StrategyTechnology

Electric Utilities and Machine Learning: Achieving Widening ROI via Artificial Intelligence

By March 29, 2018 No Comments
Future is Now

While Artificial Intelligence (A.I.) is not new to utilities, new insights via Machine Learning are increasing the range and size of A.I.-related benefits

scatter_chart.jpg

Source: Wikicommons

From self-healing grids to voice recognition applications, electric utilities have already been enjoying a positive return on investment when it comes to specific solutions relying upon Artificial Intelligence (A.I.) capabilities. But now our industry is entering a brave new data-driven world in which A.I. is becoming indispensable and ubiquitous. In this new world, Machine Learning (ML) is improving existing processes, addressing new challenges, and providing unexpected insights.

Let’s quickly look at two representative use-cases for Machine Learning at electric utilities–optimization of demand response customer profiling, and analysis of real-time T&D O&M data to augment condition-based maintenance procedures and leverage outage related data.

First, in the case of demand response, some utilities have gained unexpected insights from Machine Learning (ML) analysis. Consider how ML disproved expectations that newer homes’ higher efficiency appliances and better insulation would make them relatively bad candidates for demand response programs to shave summer peaks.  When ML analysis gave the unexpected result, utility personnel reviewed the data underlying the seemingly-incorrect conclusion, and saw that the majority of newer homes in their service territory had been built in hotter areas, and were actually better DR candidates that typical older homes, despite the fact that most older homes had less efficient appliances and poorer insulation.

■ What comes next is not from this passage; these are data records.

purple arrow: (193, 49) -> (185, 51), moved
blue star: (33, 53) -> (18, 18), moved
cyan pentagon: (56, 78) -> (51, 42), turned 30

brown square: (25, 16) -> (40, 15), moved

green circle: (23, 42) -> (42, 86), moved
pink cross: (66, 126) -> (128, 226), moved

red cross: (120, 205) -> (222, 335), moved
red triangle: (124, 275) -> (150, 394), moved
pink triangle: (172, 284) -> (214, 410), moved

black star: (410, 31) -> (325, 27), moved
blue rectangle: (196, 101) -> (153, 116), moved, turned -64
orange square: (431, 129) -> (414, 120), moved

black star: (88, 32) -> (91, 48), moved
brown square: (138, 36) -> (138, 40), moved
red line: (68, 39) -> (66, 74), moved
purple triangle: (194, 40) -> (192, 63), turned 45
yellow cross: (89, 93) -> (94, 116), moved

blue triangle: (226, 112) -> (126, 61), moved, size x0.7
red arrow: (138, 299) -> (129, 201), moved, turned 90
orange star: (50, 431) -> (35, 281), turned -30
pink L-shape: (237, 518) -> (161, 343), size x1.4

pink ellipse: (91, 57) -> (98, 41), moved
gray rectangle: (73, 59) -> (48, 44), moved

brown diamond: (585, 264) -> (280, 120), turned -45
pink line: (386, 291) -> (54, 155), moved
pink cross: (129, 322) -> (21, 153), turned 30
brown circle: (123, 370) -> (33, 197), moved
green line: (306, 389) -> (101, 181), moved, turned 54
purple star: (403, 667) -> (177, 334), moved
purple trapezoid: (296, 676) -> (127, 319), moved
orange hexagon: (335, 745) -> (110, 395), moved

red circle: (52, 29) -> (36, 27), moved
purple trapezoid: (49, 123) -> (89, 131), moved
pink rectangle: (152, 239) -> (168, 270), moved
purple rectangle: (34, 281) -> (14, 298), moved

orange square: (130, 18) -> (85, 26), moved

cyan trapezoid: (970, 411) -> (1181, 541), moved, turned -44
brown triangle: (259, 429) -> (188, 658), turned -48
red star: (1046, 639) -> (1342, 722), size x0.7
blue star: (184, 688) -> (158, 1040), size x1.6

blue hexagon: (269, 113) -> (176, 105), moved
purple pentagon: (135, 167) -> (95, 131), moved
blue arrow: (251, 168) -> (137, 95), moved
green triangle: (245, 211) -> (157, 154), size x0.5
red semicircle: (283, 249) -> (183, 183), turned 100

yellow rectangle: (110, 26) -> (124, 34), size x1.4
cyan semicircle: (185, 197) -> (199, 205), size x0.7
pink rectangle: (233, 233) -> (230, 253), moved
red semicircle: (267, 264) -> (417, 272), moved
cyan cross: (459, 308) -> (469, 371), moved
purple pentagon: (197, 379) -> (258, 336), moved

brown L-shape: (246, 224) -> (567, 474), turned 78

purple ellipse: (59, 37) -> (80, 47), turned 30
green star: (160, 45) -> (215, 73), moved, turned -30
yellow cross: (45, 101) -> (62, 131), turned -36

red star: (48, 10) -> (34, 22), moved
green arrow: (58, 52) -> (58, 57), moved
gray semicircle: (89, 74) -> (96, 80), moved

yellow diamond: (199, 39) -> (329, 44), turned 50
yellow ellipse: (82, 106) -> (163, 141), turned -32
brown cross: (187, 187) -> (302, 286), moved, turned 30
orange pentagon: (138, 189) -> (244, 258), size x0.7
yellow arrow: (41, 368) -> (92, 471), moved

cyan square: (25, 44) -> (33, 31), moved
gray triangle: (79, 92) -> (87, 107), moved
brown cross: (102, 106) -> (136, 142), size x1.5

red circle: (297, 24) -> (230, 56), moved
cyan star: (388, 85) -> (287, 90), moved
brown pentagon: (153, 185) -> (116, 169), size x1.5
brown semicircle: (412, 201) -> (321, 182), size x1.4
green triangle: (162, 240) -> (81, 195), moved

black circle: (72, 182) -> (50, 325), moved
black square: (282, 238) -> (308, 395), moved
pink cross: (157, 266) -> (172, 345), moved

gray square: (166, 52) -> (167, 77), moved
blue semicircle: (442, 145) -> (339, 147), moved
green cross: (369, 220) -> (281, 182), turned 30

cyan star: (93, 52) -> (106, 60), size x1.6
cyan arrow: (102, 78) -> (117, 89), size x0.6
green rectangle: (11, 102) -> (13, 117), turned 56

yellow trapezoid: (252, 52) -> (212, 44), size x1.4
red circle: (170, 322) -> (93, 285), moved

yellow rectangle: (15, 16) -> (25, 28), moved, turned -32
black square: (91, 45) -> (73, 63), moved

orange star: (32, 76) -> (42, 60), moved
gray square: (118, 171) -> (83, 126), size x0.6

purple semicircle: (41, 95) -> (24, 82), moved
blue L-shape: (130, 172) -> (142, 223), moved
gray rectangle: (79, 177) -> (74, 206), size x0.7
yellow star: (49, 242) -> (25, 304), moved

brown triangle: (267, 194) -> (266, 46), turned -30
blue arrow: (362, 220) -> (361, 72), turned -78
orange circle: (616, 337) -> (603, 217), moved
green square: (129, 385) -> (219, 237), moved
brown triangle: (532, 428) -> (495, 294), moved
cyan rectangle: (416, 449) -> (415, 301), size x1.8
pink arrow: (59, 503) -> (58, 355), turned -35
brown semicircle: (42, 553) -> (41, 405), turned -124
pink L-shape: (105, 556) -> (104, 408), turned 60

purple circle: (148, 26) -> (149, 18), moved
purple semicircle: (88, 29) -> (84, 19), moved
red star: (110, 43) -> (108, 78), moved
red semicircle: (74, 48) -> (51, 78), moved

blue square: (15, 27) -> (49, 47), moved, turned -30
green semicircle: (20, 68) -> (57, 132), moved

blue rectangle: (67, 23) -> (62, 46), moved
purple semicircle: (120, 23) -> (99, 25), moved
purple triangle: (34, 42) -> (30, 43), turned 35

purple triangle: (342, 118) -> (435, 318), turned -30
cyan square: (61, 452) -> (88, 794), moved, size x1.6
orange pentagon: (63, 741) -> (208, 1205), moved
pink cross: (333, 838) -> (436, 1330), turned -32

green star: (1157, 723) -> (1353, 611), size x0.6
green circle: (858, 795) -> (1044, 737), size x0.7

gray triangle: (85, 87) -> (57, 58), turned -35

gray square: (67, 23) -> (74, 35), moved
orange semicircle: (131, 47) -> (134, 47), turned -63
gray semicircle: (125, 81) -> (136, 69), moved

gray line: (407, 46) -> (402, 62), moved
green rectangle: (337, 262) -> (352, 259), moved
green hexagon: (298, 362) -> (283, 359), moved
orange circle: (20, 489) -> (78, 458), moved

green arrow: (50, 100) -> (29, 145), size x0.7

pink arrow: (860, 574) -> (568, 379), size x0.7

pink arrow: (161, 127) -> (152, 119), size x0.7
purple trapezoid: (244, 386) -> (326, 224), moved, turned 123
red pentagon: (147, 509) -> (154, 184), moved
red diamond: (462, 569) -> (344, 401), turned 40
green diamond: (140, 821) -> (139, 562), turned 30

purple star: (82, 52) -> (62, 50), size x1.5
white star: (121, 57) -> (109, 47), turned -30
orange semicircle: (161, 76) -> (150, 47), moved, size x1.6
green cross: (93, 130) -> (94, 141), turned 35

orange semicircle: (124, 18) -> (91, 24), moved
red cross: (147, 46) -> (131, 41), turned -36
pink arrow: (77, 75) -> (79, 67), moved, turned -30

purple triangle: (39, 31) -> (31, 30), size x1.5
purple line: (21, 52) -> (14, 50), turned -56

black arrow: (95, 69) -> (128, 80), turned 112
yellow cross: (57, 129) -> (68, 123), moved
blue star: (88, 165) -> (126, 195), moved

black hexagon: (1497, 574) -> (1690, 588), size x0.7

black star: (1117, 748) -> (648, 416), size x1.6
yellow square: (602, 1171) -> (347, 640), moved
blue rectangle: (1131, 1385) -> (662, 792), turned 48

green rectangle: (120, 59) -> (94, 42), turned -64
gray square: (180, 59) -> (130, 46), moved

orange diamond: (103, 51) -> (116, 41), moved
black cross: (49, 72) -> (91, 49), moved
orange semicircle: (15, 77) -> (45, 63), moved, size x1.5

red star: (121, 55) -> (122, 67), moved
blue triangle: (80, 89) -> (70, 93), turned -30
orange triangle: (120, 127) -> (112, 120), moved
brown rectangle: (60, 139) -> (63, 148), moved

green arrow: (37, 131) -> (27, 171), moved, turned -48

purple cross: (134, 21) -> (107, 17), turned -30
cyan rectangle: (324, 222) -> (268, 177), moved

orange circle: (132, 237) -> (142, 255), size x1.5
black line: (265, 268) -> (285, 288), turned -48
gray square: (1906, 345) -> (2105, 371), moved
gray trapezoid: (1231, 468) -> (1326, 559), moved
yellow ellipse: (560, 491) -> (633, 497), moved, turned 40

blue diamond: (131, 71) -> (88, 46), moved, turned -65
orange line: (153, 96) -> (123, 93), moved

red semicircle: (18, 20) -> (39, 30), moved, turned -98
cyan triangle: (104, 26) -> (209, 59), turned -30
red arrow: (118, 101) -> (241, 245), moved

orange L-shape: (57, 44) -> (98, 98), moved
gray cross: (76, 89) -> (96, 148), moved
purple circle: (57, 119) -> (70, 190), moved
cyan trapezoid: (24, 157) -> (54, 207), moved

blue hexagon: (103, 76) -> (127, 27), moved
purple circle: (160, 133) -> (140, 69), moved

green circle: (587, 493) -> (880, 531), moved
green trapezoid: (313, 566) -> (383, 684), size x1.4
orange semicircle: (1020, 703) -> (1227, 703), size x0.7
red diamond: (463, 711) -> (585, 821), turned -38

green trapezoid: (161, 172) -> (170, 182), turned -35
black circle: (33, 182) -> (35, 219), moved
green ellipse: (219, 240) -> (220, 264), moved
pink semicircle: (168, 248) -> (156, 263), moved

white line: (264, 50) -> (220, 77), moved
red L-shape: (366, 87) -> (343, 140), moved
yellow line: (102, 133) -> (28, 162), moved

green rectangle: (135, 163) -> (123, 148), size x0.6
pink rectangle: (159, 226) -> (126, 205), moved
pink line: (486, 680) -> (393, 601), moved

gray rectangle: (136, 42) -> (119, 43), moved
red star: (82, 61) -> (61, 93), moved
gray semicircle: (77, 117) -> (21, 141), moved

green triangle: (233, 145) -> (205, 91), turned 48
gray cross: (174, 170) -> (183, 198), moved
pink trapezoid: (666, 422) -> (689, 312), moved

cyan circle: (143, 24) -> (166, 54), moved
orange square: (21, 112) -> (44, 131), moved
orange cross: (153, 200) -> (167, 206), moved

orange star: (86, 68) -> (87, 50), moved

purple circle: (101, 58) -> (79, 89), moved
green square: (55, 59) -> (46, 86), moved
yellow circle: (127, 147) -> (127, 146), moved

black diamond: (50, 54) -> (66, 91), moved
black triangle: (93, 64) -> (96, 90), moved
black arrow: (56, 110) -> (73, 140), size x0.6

Second, some utilities are using ML to find failure patterns in large populations of T&D equipment.  A population of a specific class of equipment, such as a certain size and type of transformer, will have a range of failure modes, with failures having complex dependencies based on loading, temperature, and other operational data. Procedurally,  ML analysis is applied to 75% of a specific data set.  Then the results are employed to test predictions for the remaining 25% of the data.  This helps engineers fine-tune existing condition-based maintenance practices so as to better allocate scarce O&M budgets. ML results show where existing condition-based maintenance procedures are best applied, and where they need fine-tuning.  And it helps utilities go beyond preventive maintenance by providing insights for predictive capabilities based on anomaly detection.  The result is that ML can, in some cases, enable utilities to address specific potential outages before they occur.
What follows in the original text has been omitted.